After killing in mass shootings almost 1.5 million Jews in hundreds of locations in occupied Soviet territories, the Germans decided to construct stationary killing centers in occupied Poland, Auschwitz-Birkenau being the most well known. The ghettos became “holding pens” for Jews before deportation to a killing center.
As German forces implemented the killing, they drew upon some Polish agencies, such as Polish police forces and railroad personnel, in the guarding of ghettos and the deportation of Jews to the killing centers. Individual Poles often helped in the identification, denunciation, and hunting down of Jews in hiding, often profiting from the associated blackmail, and actively participated in the plunder of Jewish property.
There were incidents, particularly in the small towns of eastern Poland, where local Polish residents—acutely aware of the Germans’ presence and their antisemitic policies—carried out or participated in pogroms and murdered their Jewish neighbors. The pogrom in the town of Jedwabne in 1941 is one of the best-documented cases.
Collaboration and Complicity in the Holocaust
Polish peasants and villagers played an instrumental role in rounding up and denouncing Jews during the Holocaust, often taking initiative without any encouragement from the Germans, according to a soon-to-be-published study by Holocaust historian Jan Grabowski.
In “Hunt for the Jews: Betrayal and Murder in German-Occupied Poland,” Grabowski argues that Poles living in the countryside served as enthusiastic accomplices to the Nazis and that many Jews who had managed to survive the ghettos and escape transports to the death camps eventually lost their lives only because they were turned in by their Polish neighbors. The book is scheduled for publication in October by the Indiana University Press.
“For one, I had always thought to myself that the main instigators, actors and perpetrators were the Germans,” he explained. “Second, I knew there were horrific things going on, but I thought it was all part of a popular, disorganized activity – killing people who no longer enjoyed protection of the state and were in a free-for-all situation. What I did not know – and there was not even one single article in the entire published historiography about this – was the extent to which these efforts were organized. And this was all going on practically without any German involvement – in most cases, the Germans were sitting in cities 15-20 miles away.”

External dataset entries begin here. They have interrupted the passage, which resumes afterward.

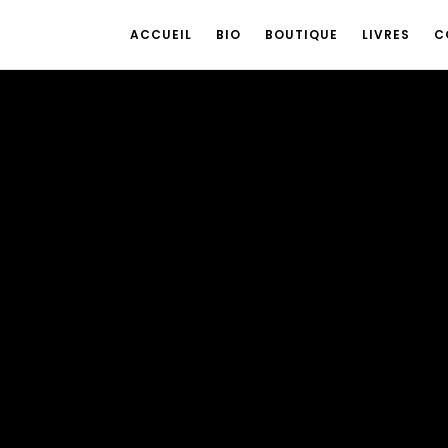
ACCUEIL
BIO
BOUTIQUE
LIVRES
C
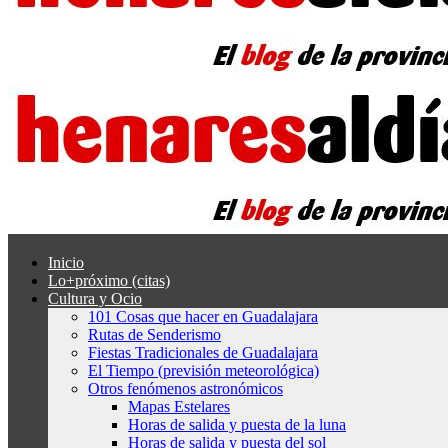
Inicio
Lo+próximo (citas)
Cultura y Ocio
101 Cosas que hacer en Guadalajara
Rutas de Senderismo
Fiestas Tradicionales de Guadalajara
El Tiempo (previsión meteorológica)
Otros fenómenos astronómicos
Mapas Estelares
Horas de salida y puesta de la luna
Horas de salida y puesta del sol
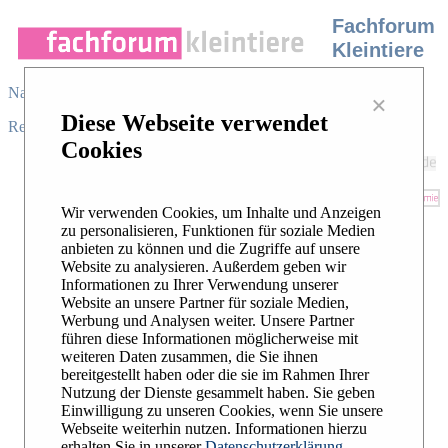
Fachforum
Kleintiere
Navigation
×
Diese Webseite verwendet
Register
/
Login
|
Desktop view
|
Cookies
In unserem Fachforum stellen sich
Experten der Klein- und
Heimtiermedizin Ihren Fragen. In
Wir verwenden Cookies, um Inhalte und Anzeigen
Unterforen zu 19 Fachgebieten können
zu personalisieren, Funktionen für soziale Medien
sich Tierärzte mit spezialisierten
anbieten zu können und die Zugriffe auf unsere
Kollegen beraten. Das Forum steht
Website zu analysieren. Außerdem geben wir
unter der Schirmherrschaft der
DGK-
Informationen zu Ihrer Verwendung unserer
DVG
. Es wird ermöglicht durch die
Website an unsere Partner für soziale Medien,
Unterstützung unserer Sponsoren.
Werbung und Analysen weiter. Unsere Partner
führen diese Informationen möglicherweise mit
Unsere Forumsregeln finden Sie
hier
.
weiteren Daten zusammen, die Sie ihnen
bereitgestellt haben oder die sie im Rahmen Ihrer
Nutzung der Dienste gesammelt haben. Sie geben
Einwilligung zu unseren Cookies, wenn Sie unsere
Webseite weiterhin nutzen. Informationen hierzu
erhalten Sie in unserer
Datenschutzerklärung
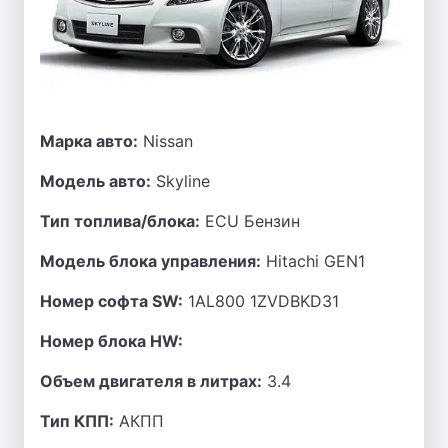
Марка авто:
Nissan
Модель авто:
Skyline
Тип топлива/блока:
ECU Бензин
Модель блока управления:
Hitachi GEN1
Номер софта SW:
1AL800 1ZVDBKD31
Номер блока HW:
Объем двигателя в литрах:
3.4
Тип КПП:
АКПП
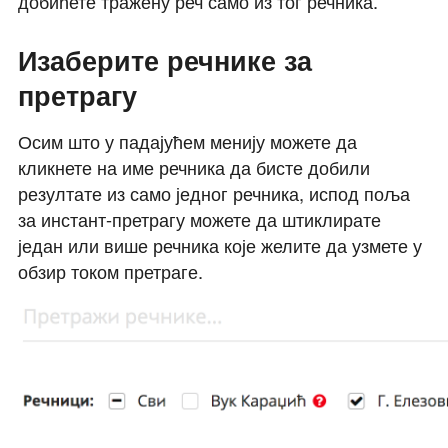
добићете тражену реч само из тог речника.
Изаберите речнике за
претрагу
Осим што у падајућем менију можете да
кликнете на име речника да бисте добили
резултате из само једног речника, испод поља
за инстант-претрагу можете да штиклирате
један или више речника које желите да узмете у
обзир током претраге.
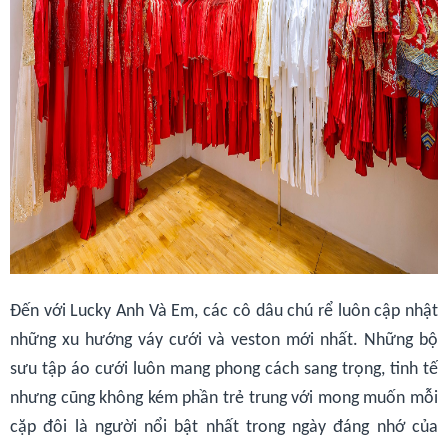
Đến với Lucky Anh Và Em, các cô dâu chú rể luôn cập nhật
những xu hướng váy cưới và veston mới nhất. Những bộ
sưu tập áo cưới luôn mang phong cách sang trọng, tinh tế
nhưng cũng không kém phần trẻ trung với mong muốn mỗi
cặp đôi là người nổi bật nhất trong ngày đáng nhớ của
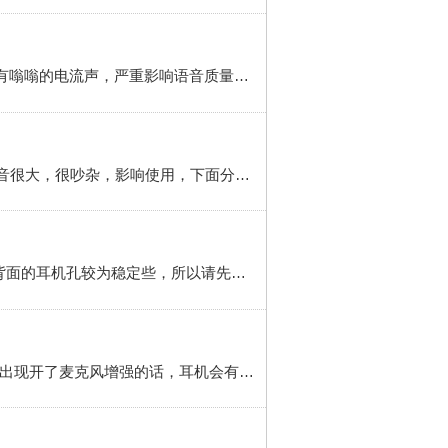
耳机麦克风有电流声怎么办 简介 用电脑语音输入的时候或者发语音的时候或者录制声音的时候，话筒一直有嗡嗡的电流声，严重影响语音质量，必须手摸着电脑金属外壳，噪音才会下降很多，为了解决这个问题，小编也是煞费苦心，现在，终于解决了这个问题，于是发来经验，大家可以自己动手，同时耳机厂商也可以参考。工具/原料 电脑...
win10耳机有电流声且声音很大的解决方法 简介 win10系统将耳机插入到电脑后能听到电流的声音，而且声音很大，很吵杂，影响使用，下面分享这个问题的解决办法，需要的朋友可以参考。工具/原料 win10 耳机 方法/步骤 1 在桌面右下角的小喇叭适应标志上点击右键，然后在弹出的菜单中选择“播放设备”选项。2 在弹出的...
解决耳机插电脑有杂音有电流声有滋滋声等，请按以下步骤操作。方法/步骤 1 首先，我们建议耳机插电脑背面的耳机孔较为稳定些，所以请先将耳机插到电脑背面的耳机孔之后，看是否能解决，如果不能解决再进行下面操作 2 其次，打开Realtek高清晰音频管理器，在这里进行设置 ，具体步骤是：开始菜单--控制面板--选择小图标预览视图--打开
开麦克风增强，耳机会有电流声怎么办 简介 玩游戏的时候经常要上YY或其他语音软件跟朋友交流，经常会出现开了麦克风增强的话，耳机会有滋滋滋的电流声，但是不开的话，电流声是消失了，但是朋友又听不到你的声音。工具/原料 电脑 音频管理器 方法/步骤 1 打开音频管理器，麦克风选项。2 把播放音量关闭，麦克风增强...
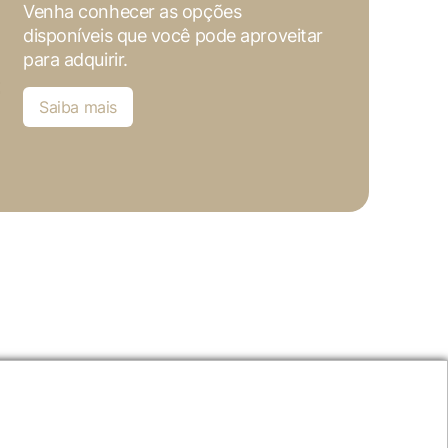
Venha conhecer as opções
disponíveis que você pode aproveitar
para adquirir.
Saiba mais
Entre em contato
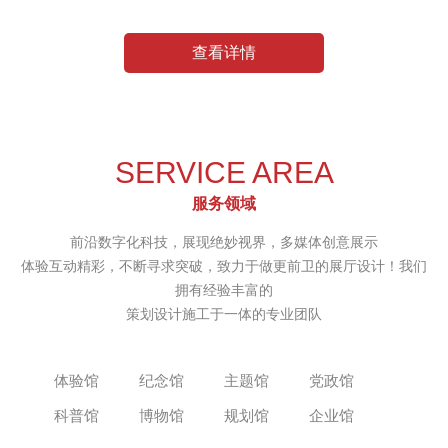
查看详情
前沿数字化科技，展现绝妙视界
多媒体创意展示
SERVICE AREA
服务领域
前沿数字化科技，展现绝妙视界，多媒体创意展示
体验互动精彩，不断寻求突破，致力于做更前卫的展厅设计！我们
拥有经验丰富的
策划设计施工于一体的专业团队
体验馆
纪念馆
主题馆
党政馆
科普馆
博物馆
规划馆
企业馆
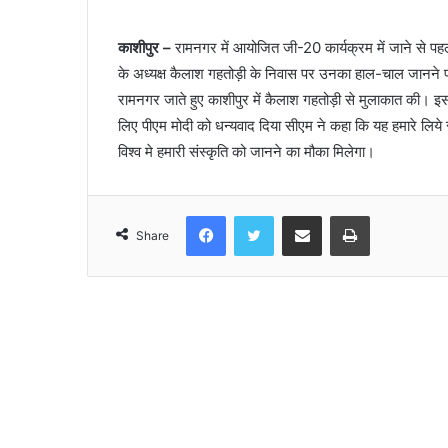
काशीपुर –
रामनगर में आयोजित जी-20 कार्यक्रम में जाने से पहले
के अध्यक्ष कैलाश गहतोड़ी के निवास पर उनका हाल-चाल जानने पह
रामनगर जाते हुए काशीपुर में कैलाश गहतोड़ी से मुलाकात की। इ
लिए पीएम मोदी को धन्यवाद दिया सीएम ने कहा कि यह हमारे लिये सौ
विश्व मे हमारी संस्कृति को जानने का मौका मिलेगा।
Facebook
Twitter
Share via Email
Print
Share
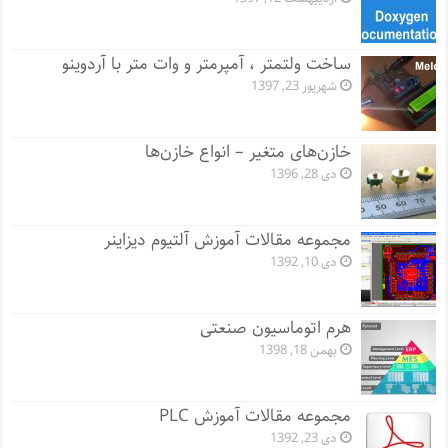
ساخت ولتمتر ، آمپرمتر و وات متر با آردوینو
شهریور 23, 1397
خازن‌های متغیر – انواع خازن‌ها
دی 28, 1396
مجموعه مقالات آموزش آلتیوم دیزاینر
دی 10, 1392
هرم اتوماسیون صنعتی
بهمن 18, 1398
مجموعه مقالات آموزش PLC
دی 23, 1392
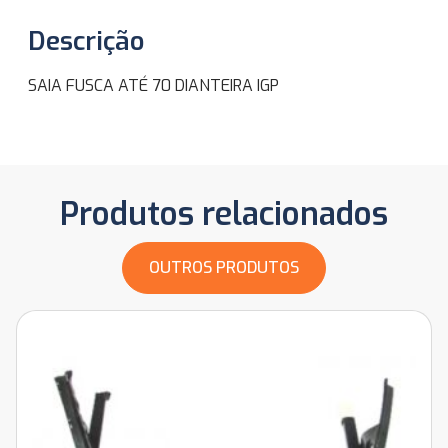
Descrição
SAIA FUSCA ATÉ 70 DIANTEIRA IGP
Produtos relacionados
OUTROS PRODUTOS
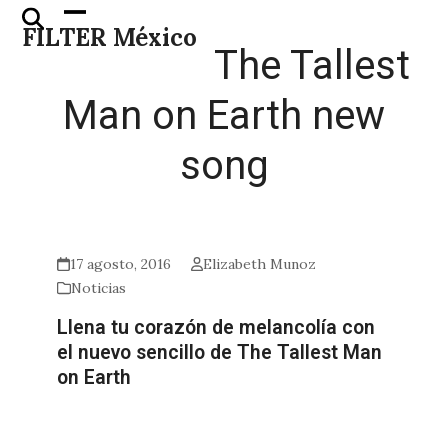
Skip
Open
Close
FILTER México
to
mobile
mobile
The Tallest
content
menu
menu
Man on Earth new
song
17 agosto, 2016
Elizabeth Munoz
Noticias
Llena tu corazón de melancolía con
el nuevo sencillo de The Tallest Man
on Earth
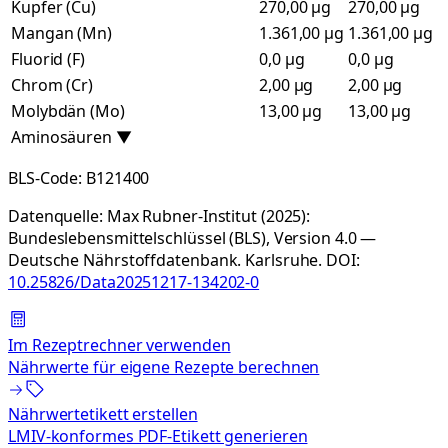
Kupfer (Cu)
270,00 µg
270,00 µg
Mangan (Mn)
1.361,00 µg
1.361,00 µg
Fluorid (F)
0,0 µg
0,0 µg
Chrom (Cr)
2,00 µg
2,00 µg
Molybdän (Mo)
13,00 µg
13,00 µg
Aminosäuren
▼
BLS-Code:
B121400
Datenquelle:
Max Rubner-Institut (2025):
Bundeslebensmittelschlüssel (BLS), Version 4.0 —
Deutsche Nährstoffdatenbank. Karlsruhe.
DOI:
10.25826/Data20251217-134202-0
Im Rezeptrechner verwenden
Nährwerte für eigene Rezepte berechnen
Nährwertetikett erstellen
LMIV-konformes PDF-Etikett generieren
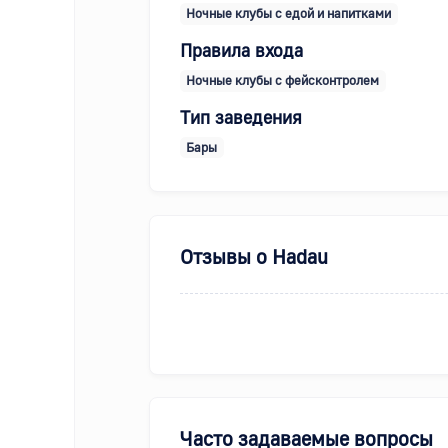
Ночные клубы с едой и напитками
Правила входа
Ночные клубы с фейсконтролем
Тип заведения
Бары
Отзывы о
Hadau
Часто задаваемые вопросы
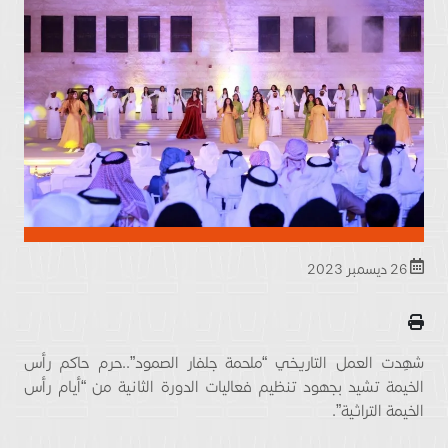
26 ديسمبر 2023
شهِدت العمل التاريخي “ملحمة جلفار الصمود”..حرم حاكم رأس
الخيمة تشيد بجهود تنظيم فعاليات الدورة الثانية من “أيام رأس
الخيمة التراثية”.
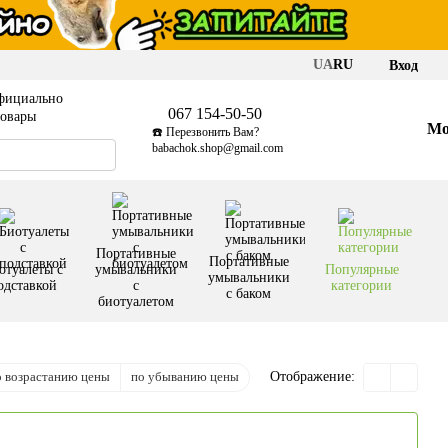
UA
RU
Вход
фициально
067 154-50-50
товары
Мо
☎️ Перезвонить Вам?
babachok.shop@gmail.com
Портативные
Портативные
отуалеты с
умывальники
Популярные
умывальники
одставкой
с
категории
с баком
биотуалетом
о возрастанию цены
по убыванию цены
Отображение:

Holocaust Survivors Miriam Kuperhand and Saul Kuperhand wrote in Shadows of Treblinka that: “For every noble Pole who risked all to rescue a fellow human being, there were tenscoundrels who hunted Jews for a livelihood.” (page 51. Quote citation found via this Master’s Thesis, entitled Bystanders, Blackmailers, and Perpetrators: Polish Complicity in the Holocaust.
Or what about the Kiecle pogram – the one AFTER German defeat, where Polish gentiles decided to murder 42 Holocaust survivors in 1946?
So maybe it’s not that Poles were never complicit, maybe it’s that you don’t know the whole story. y’all have some gall.